Task 1: Writting the mathematical formulation

Write down every formulation and constrain that is relevant to solve this optimization problem.

Solution $$Min(Z) \sum_{i=1}^{6} x_i I_i $$

subject to

$$ \sum_{i=1}^{6} x_i = 3 $$$$ \sum_{i=4}^{6} x_i \ge \sum_{i=1}^{3} x_i $$$$ \sum_{i=1}^{6} x_i P_i \ge β $$$$x\in(1,0), i\in(1,....,6)$$

Extra Challenge (Task 6) $$ \sum_{i=1}^{6} x_i I_i \le x_1 γ + (1-x_1) M $$

where M is a sufficiently big number such as 9999

Task 2: Setting up the software

We'll continue using Gurobi this week, which you've set up in last week's PA. We'll use some other special packages as well. Therefore, be sure to use the special conda environment created for this week.

In [ ]:
import gurobipy as gp

Task 3: Setting up the problem

Define any variables you might need to setup your model.

In [ ]:
# YOUR_CODE_HERE

# SOLUTION
# Project data
I = [90, 45, 78, 123, 48, 60]  # Environmental impact
P = [120, 65, 99, 110, 33, 99]  # Profit

# Minimum required profit
beta = 250
M = 100000

# Number of projects and types
num_projects = len(I)
num_type1_projects = 3
num_type2_projects = num_projects - num_type1_projects

Create model with Gurobi¶

Remember that examples of using Gurobi to create and optimize a model are provided in the online textbook, and generally consist of the following steps (the first instantiates a class and the rest are executed as methods of the class):

  1. Define the model (instantiate the class)
  2. Define variables
  3. Define objective function
  4. Add constraints
  5. Optimize the model

Remember, you can always ask for help to understand a function of gurobi

help(gurobipy.model.addVars)

Task 4: Create the Gurobi model

Create the Gurobi model, set your decision variables, your function and your constrains.
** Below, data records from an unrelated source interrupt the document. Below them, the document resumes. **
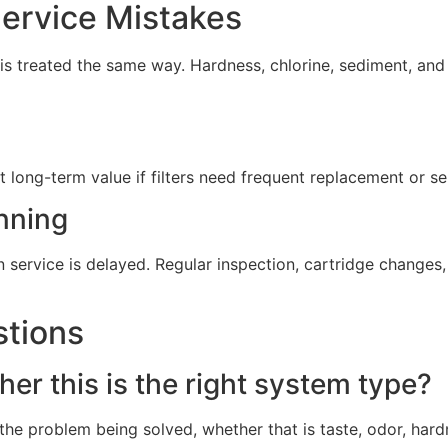
rvice Mistakes
s treated the same way. Hardness, chlorine, sediment, and 
t long-term value if filters need frequent replacement or s
nning
service is delayed. Regular inspection, cartridge change
stions
er this is the right system type?
he problem being solved, whether that is taste, odor, hard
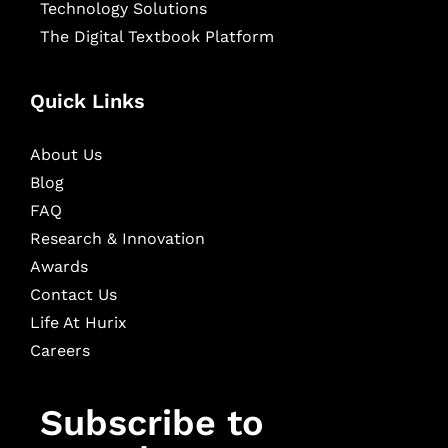
Technology Solutions
The Digital Textbook Platform
Quick Links
About Us
Blog
FAQ
Research & Innovation
Awards
Contact Us
Life At Hurix
Careers
Subscribe to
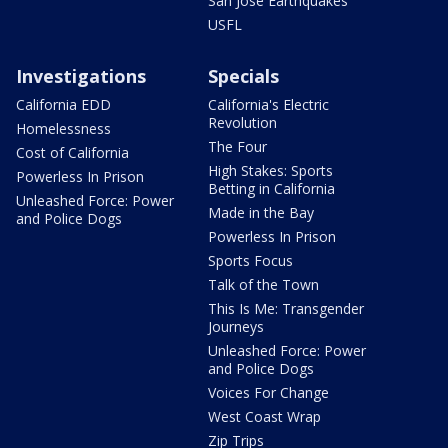
San Jose Earthquakes
USFL
Investigations
Specials
California EDD
California's Electric
Revolution
Homelessness
The Four
Cost of California
High Stakes: Sports
Powerless In Prison
Betting in California
Unleashed Force: Power
Made in the Bay
and Police Dogs
Powerless In Prison
Sports Focus
Talk of the Town
This Is Me: Transgender
Journeys
Unleashed Force: Power
and Police Dogs
Voices For Change
West Coast Wrap
Zip Trips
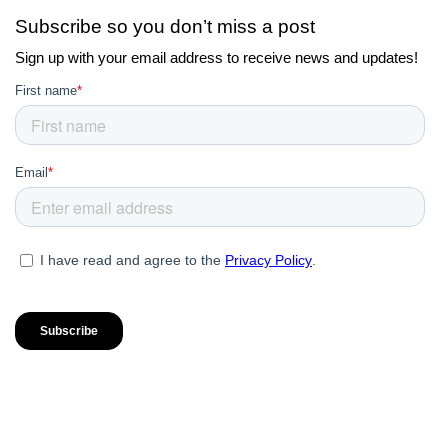
Subscribe so you don’t miss a post
Sign up with your email address to receive news and updates!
Take a look at the book for an example implementation in Python if you don't know where to start.

Solution.

Each line of code does the following:

  1. Create a Gurobi model
  2. Add binary variables
  3. Objective function: Minimize environmental impact
  4. Constraint: Select exactly 3 projects
  5. Constraint: Number of type 2 projects must be at least as many as type 1 projects selected
  6. Constraint: Minimum profit requirement
  7. Optimize the model

In [ ]:
# YOUR_CODE_HERE

# SOLUTION
model = gp.Model("Project_Selection")
x = model.addVars(num_projects, vtype=gp.GRB.BINARY, name="x")
model.setObjective(sum(I[i] * x[i] for i in range(num_projects)),
                   gp.GRB.MINIMIZE)
model.addConstr(x.sum() == 3, "Select_Projects")
model.addConstr((sum(x[i] for i in range(num_type2_projects, num_projects))
                 - sum(x[i] for i in range(num_type1_projects)) >= 0),
                 "Type_Constraint")
model.addConstr(sum(P[i] * x[i] for i in range(num_projects)) >= beta,
                "Minimum_Profit")
model.optimize()
Gurobi Optimizer version 9.5.1 build v9.5.1rc2 (win64)
Thread count: 4 physical cores, 8 logical processors, using up to 8 threads
Optimize a model with 3 rows, 6 columns and 18 nonzeros
Model fingerprint: 0xa9bc0e77
Variable types: 0 continuous, 6 integer (6 binary)
Coefficient statistics:
  Matrix range     [1e+00, 1e+02]
  Objective range  [5e+01, 1e+02]
  Bounds range     [1e+00, 1e+00]
  RHS range        [3e+00, 3e+02]
Presolve time: 0.00s
Presolved: 3 rows, 6 columns, 17 nonzeros
Variable types: 0 continuous, 6 integer (6 binary)
Found heuristic solution: objective 228.0000000
Found heuristic solution: objective 198.0000000

Root relaxation: objective 1.855909e+02, 3 iterations, 0.00 seconds (0.00 work units)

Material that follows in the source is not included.